The layout of Nocturnum is oddly sprawled; the decorations sparse. From the bar it's nearly impossible to tell what is happening on the main stage, so the crowd was bottlenecked in the hallway between stage and booze. As the bass kicked finally in, and Ishi Dube's voice echoed against the walls, half of the crowd fled to the stage, the rest moved to the bar. The size of the drinks (the world's tiniest plastic cup) called for a quick turn around for refills and the prices, surprisingly, did not slow the demand.
Ishi Dube and Pyrx filled the club with throbbing and repetitive bass, laced with reggae and remix. Though energetic and talented, neither was impressively significant. Impressed or not, the crowd ate it up. Perhaps the delay had increased their fervor, or maybe the extra time at the bar was the source of their excitement; lack of space or not, the dance floor was in constant motion.
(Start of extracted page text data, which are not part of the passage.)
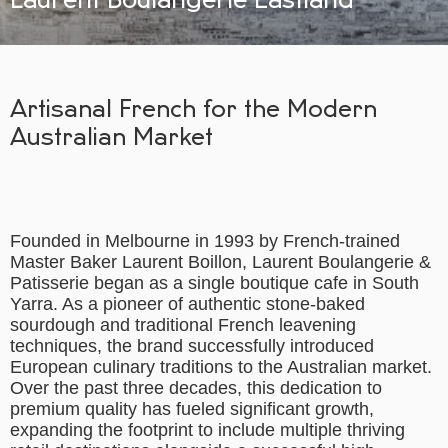
Artisanal French for the Modern
Australian Market
Founded in Melbourne in 1993 by French-trained
Master Baker Laurent Boillon, Laurent Boulangerie &
Patisserie began as a single boutique cafe in South
Yarra. As a pioneer of authentic stone-baked
sourdough and traditional French leavening
techniques, the brand successfully introduced
European culinary traditions to the Australian market.
Over the past three decades, this dedication to
premium quality has fueled significant growth,
expanding the footprint to include multiple thriving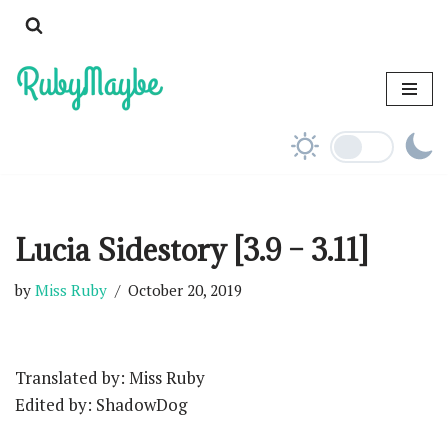
Skip
to
content
Lucia Sidestory [3.9 – 3.11]
by
Miss Ruby
October 20, 2019
Translated by: Miss Ruby
Edited by: ShadowDog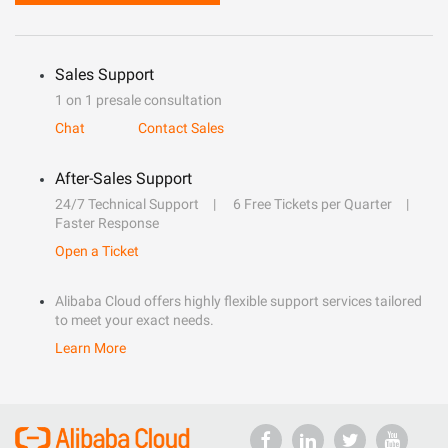
Sales Support
1 on 1 presale consultation
Chat
Contact Sales
After-Sales Support
24/7 Technical Support
6 Free Tickets per Quarter
Faster Response
Open a Ticket
Alibaba Cloud offers highly flexible support services tailored
to meet your exact needs.
Learn More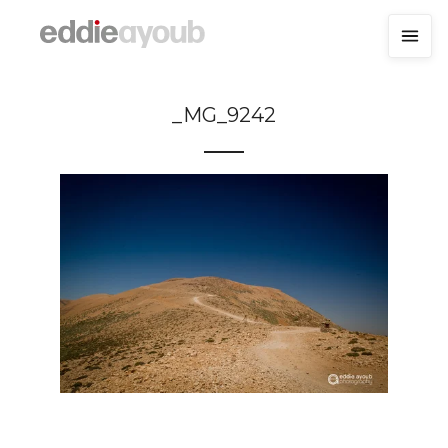
_MG_9242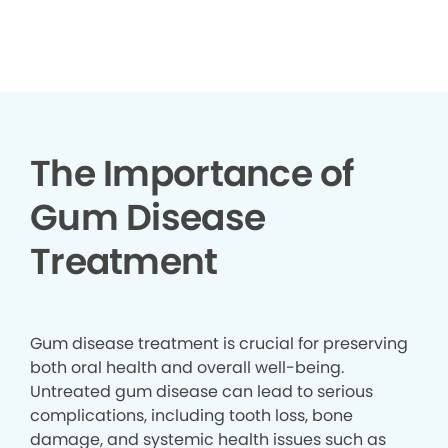
▶
The Importance of
Gum Disease
Treatment
Gum disease treatment is crucial for preserving
both oral health and overall well-being.
Untreated gum disease can lead to serious
complications, including tooth loss, bone
damage, and systemic health issues such as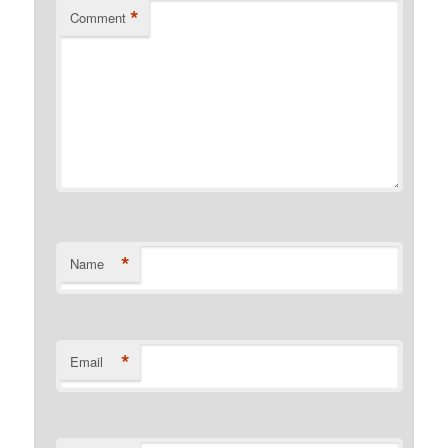
*
Comment
*
Name
*
Email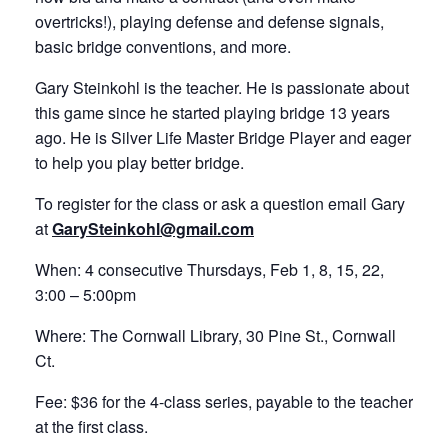
overtricks!), playing defense and defense signals,
basic bridge conventions, and more.
Gary Steinkohl is the teacher. He is passionate about
this game since he started playing bridge 13 years
ago. He is Silver Life Master Bridge Player and eager
to help you play better bridge.
To register for the class or ask a question email Gary
at
GarySteinkohl@gmail.com
When: 4 consecutive Thursdays, Feb 1, 8, 15, 22,
3:00 – 5:00pm
Where: The Cornwall Library, 30 Pine St., Cornwall
Ct.
Fee: $36 for the 4-class series, payable to the teacher
at the first class.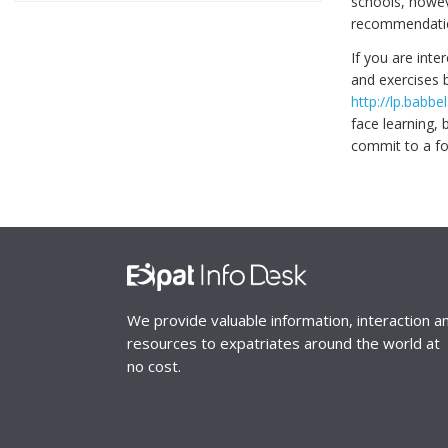
schools, howev
recommendatio
If you are inte
and exercises b
http://lp.bab
face learning, 
commit to a fo
We provide valuable information, interaction a
resources to expatriates around the world at
no cost.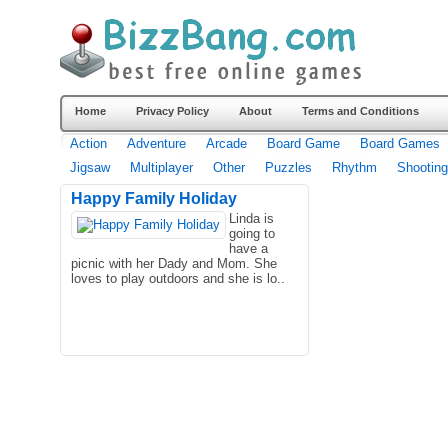
Home
Privacy Policy
About
Terms and Conditions
Action
Adventure
Arcade
Board Game
Board Games
Jigsaw
Multiplayer
Other
Puzzles
Rhythm
Shooting
Happy Family Holiday
Linda is
going to
have a
picnic with her Dady and Mom. She
loves to play outdoors and she is lo..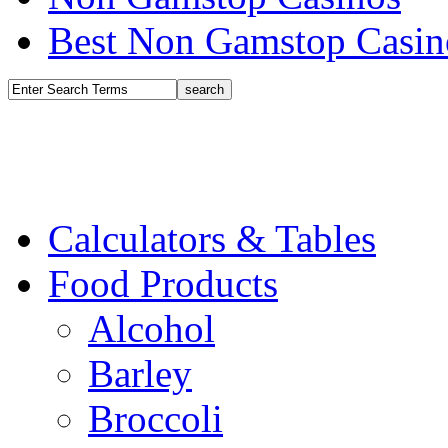
Best Non Gamstop Casin
Calculators & Tables
Food Products
Alcohol
Barley
Broccoli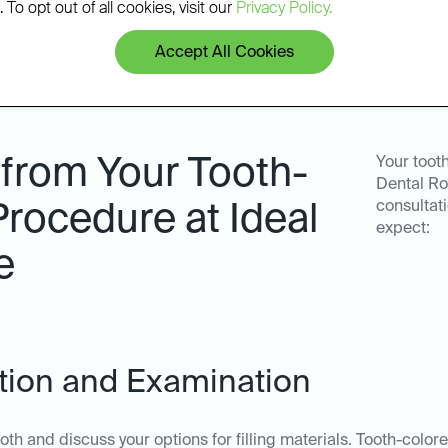
 To opt out of all cookies, visit our
Privacy Policy.
Accept All Cookies
 from Your Tooth-
Your tooth
Dental Ro
consultat
Procedure at Ideal
expect:
e
tation and Examination
oth and discuss your options for filling materials. Tooth-colore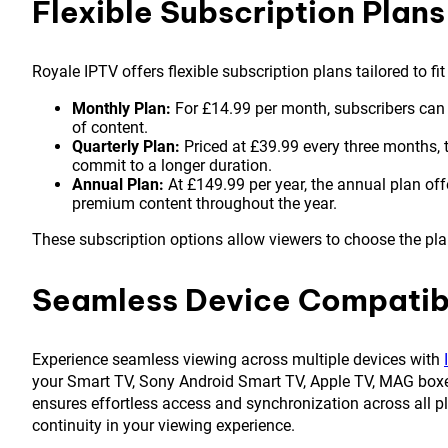
Flexible Subscription Plans
Royale IPTV offers flexible subscription plans tailored to fi
Monthly Plan:
For £14.99 per month, subscribers can
of content.
Quarterly Plan:
Priced at £39.99 every three months, t
commit to a longer duration.
Annual Plan:
At £149.99 per year, the annual plan off
premium content throughout the year.
These subscription options allow viewers to choose the plan
Seamless Device Compatibi
Experience seamless viewing across multiple devices with
your Smart TV, Sony Android Smart TV, Apple TV, MAG box
ensures effortless access and synchronization across all 
continuity in your viewing experience.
Devin the Dude proved a refreshing respite from the dance-centric reggae and hip-hop of the other acts. He brought something both fresh and classic to the scene, drawing on years of experience as an entertainer. Nothing about his beats or samples was exceptional, but they maintained and emphasized the moods of each song. His lyrics, falling somewhere between crafty and witty, were the most entertaining aspect of his performance although the subject matter limited the extent of his wit; really, how much material can you get out of weed? Just enough, apparently, as the audience relished the references, hooting and wooting their approval. His charisma on stage, and seemingly natural charm, were the icing on the cake. Any downfalls of the night were related to the venue, and not the performance.